Oregon Child Support Guidelines and Worksheets:
- Property Division: An equitable distribution state, Oregon is an all property state. The appreciation of separate property is marital and subject to division.
- Appreciation of Separate Property: The appreciation of separate property is marital and subject to division.
- Attendance at Hearing: No.
- Fault Considered in Property Division: Fault may be considered as a factor in dividing property or awarding alimony.
- Waiting period after Divorce for Remarriage: None.
- Ways to Serve Spouse: In a standard uncontested Oregon divorce, the spouses sign a Joint Petition as co-petitioners, which eliminates the need for service.
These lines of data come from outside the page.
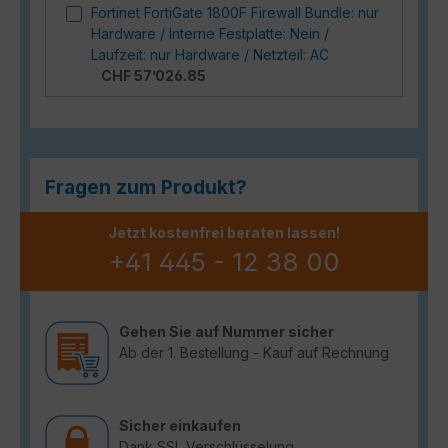
Fortinet FortiGate 1800F Firewall Bundle: nur
Hardware / Interne Festplatte: Nein /
Laufzeit: nur Hardware / Netzteil: AC
CHF 57’026.85
Fragen zum Produkt?
Jetzt kostenfrei beraten lassen!
+41 445 - 12 38 00
Gehen Sie auf Nummer sicher
Ab der 1. Bestellung - Kauf auf Rechnung
Sicher einkaufen
Dank SSL Verschlüsselung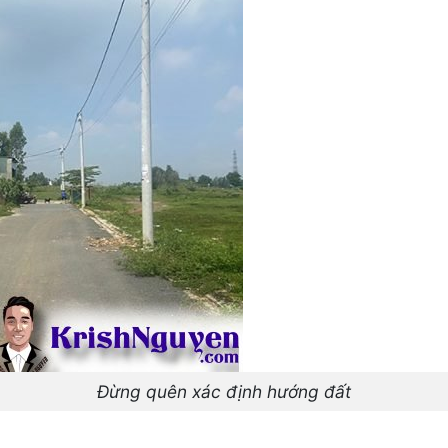
Đừng quên xác định hướng đất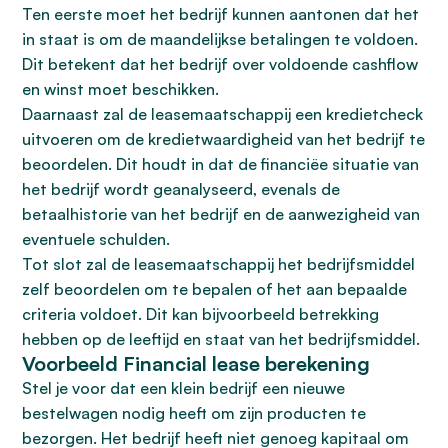
Ten eerste moet het bedrijf kunnen aantonen dat het
in staat is om de maandelijkse betalingen te voldoen.
Dit betekent dat het bedrijf over voldoende cashflow
en winst moet beschikken.
Daarnaast zal de leasemaatschappij een kredietcheck
uitvoeren om de kredietwaardigheid van het bedrijf te
beoordelen. Dit houdt in dat de financiëe situatie van
het bedrijf wordt geanalyseerd, evenals de
betaalhistorie van het bedrijf en de aanwezigheid van
eventuele schulden.
Tot slot zal de leasemaatschappij het bedrijfsmiddel
zelf beoordelen om te bepalen of het aan bepaalde
criteria voldoet. Dit kan bijvoorbeeld betrekking
hebben op de leeftijd en staat van het bedrijfsmiddel.
Voorbeeld Financial lease berekening
Stel je voor dat een klein bedrijf een nieuwe
bestelwagen nodig heeft om zijn producten te
bezorgen. Het bedrijf heeft niet genoeg kapitaal om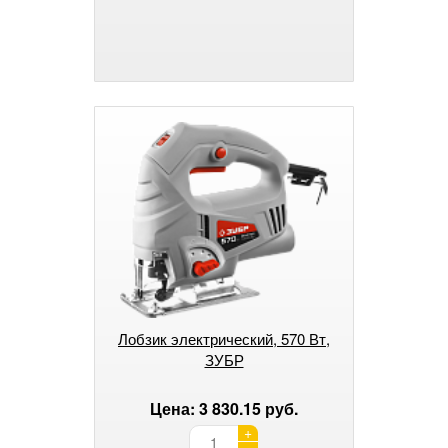
Лобзик электрический, 570 Вт,
ЗУБР
Цена: 3 830.15 руб.
+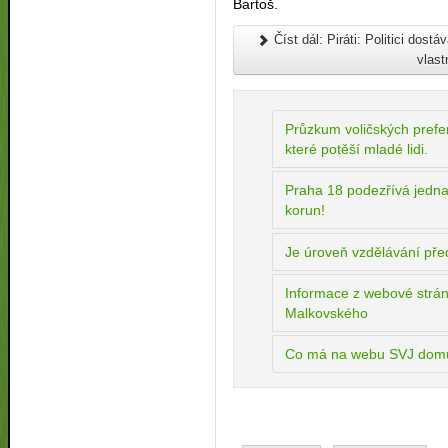
Bartoš.
Číst dál: Piráti: Politici dost
vlast
Průzkum voličských prefe
které potěší mladé lidi.
Praha 18 podezřívá jedna
korun!
Je úroveň vzdělávání pře
Informace z webové strán
Malkovského
Co má na webu SVJ domu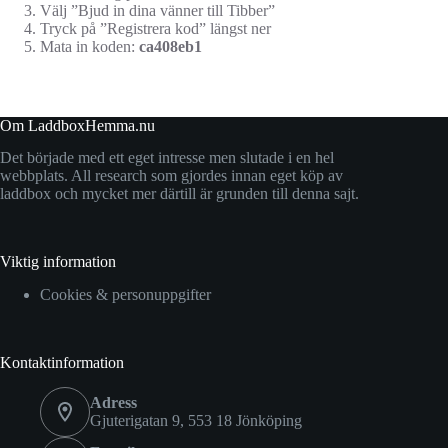
Välj ”Bjud in dina vänner till Tibber”
Tryck på ”Registrera kod” längst ner
Mata in koden:
ca408eb1
Om LaddboxHemma.nu
Det började med ett eget intresse men slutade i en hel
webbplats. All research som gjordes innan eget köp av
laddbox och mycket mer därtill är grunden till denna sajt.
Viktig information
Cookies & personuppgifter
Kontaktinformation
Adress
Gjuterigatan 9, 553 18 Jönköping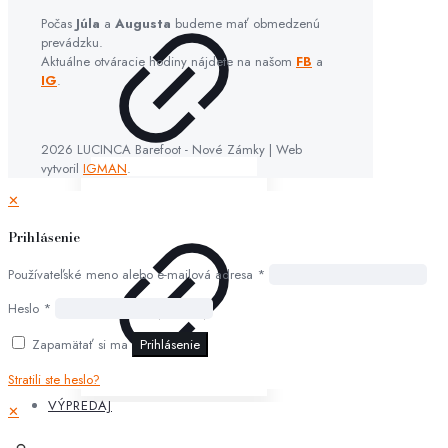
Počas
Júla
a
Augusta
budeme mať obmedzenú
prevádzku.
Aktuálne otváracie hodiny nájdete na našom
FB
a
IG
.
2026 LUCINCA Barefoot - Nové Zámky | Web
vytvoril
IGMAN
.
✕
Prihlásenie
Používateľské meno alebo e-mailová adresa
*
Heslo
*
Zapamätať si ma
Prihlásenie
Stratili ste heslo?
VÝPREDAJ
✕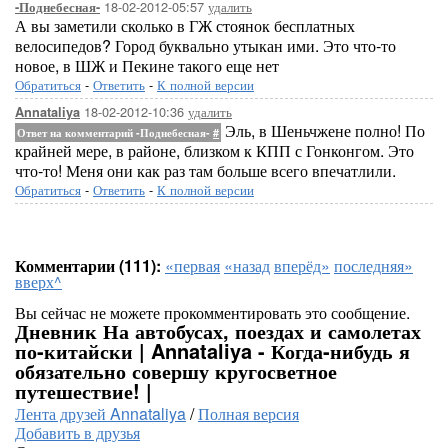
18-02-2012-05:57
удалить
-Поднебесная-
А вы заметили сколько в ГЖ стоянок бесплатных
велосипедов? Город буквально утыкан ими. Это что-то
новое, в ШЖ и Пекине такого еще нет
Обратиться
-
Ответить
-
К полной версии
18-02-2012-10:36
удалить
Annataliya
Эль, в Шеньчжене полно! По
Ответ на комментарий -Поднебесная-
#
крайней мере, в районе, близком к КПП с Гонконгом. Это
что-то! Меня они как раз там больше всего впечатлили.
Обратиться
-
Ответить
-
К полной версии
Комментарии (111):
«первая
«назад
вперёд»
последняя»
вверх^
Вы сейчас не можете прокомментировать это сообщение.
Дневник На автобусах, поездах и самолетах
по-китайски | Annataliya - Когда-нибудь я
обязательно совершу кругосветное
путешествие! |
Лента друзей Annataliya
/
Полная версия
Добавить в друзья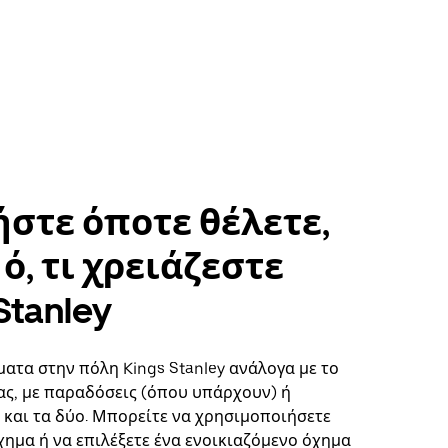
στε όποτε θέλετε,
ό, τι χρειάζεστε
Stanley
ματα στην πόλη Kings Stanley ανάλογα με το
ς, με παραδόσεις (όπου υπάρχουν) ή
ή και τα δύο. Μπορείτε να χρησιμοποιήσετε
χημα ή να επιλέξετε ένα ενοικιαζόμενο όχημα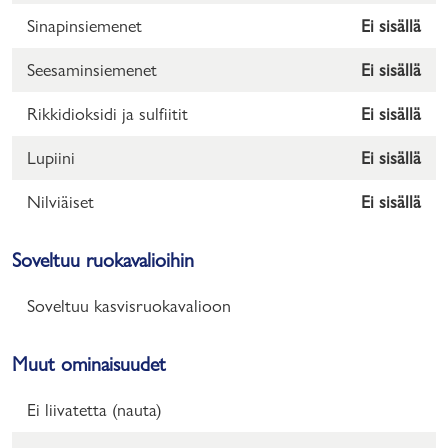
Sinapinsiemenet
Ei sisällä
Seesaminsiemenet
Ei sisällä
Rikkidioksidi ja sulfiitit
Ei sisällä
Lupiini
Ei sisällä
Nilviäiset
Ei sisällä
Soveltuu ruokavalioihin
Soveltuu kasvisruokavalioon
Muut ominaisuudet
Ei liivatetta (nauta)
- Divorce Records: The Center for Health Statistics of the Public Health Division
When an Oregon divorce is filed and finalized, one spouse, or both must complete and file a Record of Dissolution, or Annulment, which records the dissolution (termination of the marriage) with the Center for Health Statistics. In all divorce cases in Oregon the completion of the Record is a prerequisite to the Judge signing the Judgment of Dissolution of Marriage and granting the divorce. The Center for Health Statistics of the Public Health Division, Oregon Health Authority is the responsible entity for maintaining vital records and statistics and issuing certified copies of the vital records for events that have occurred in Oregon. The Center for Health Statistics has divorce certificates (but not Judgements) from 1925. If one needs a copy of an existing Judgement, he or she must contact the county Clerk in which the divorce actually took place. The Center for Health Statistics of the Public Health Division Office of Oregon Vital Records is located at 800 N.E. Oregon Street, Suite 205, Portland Oregon 97232.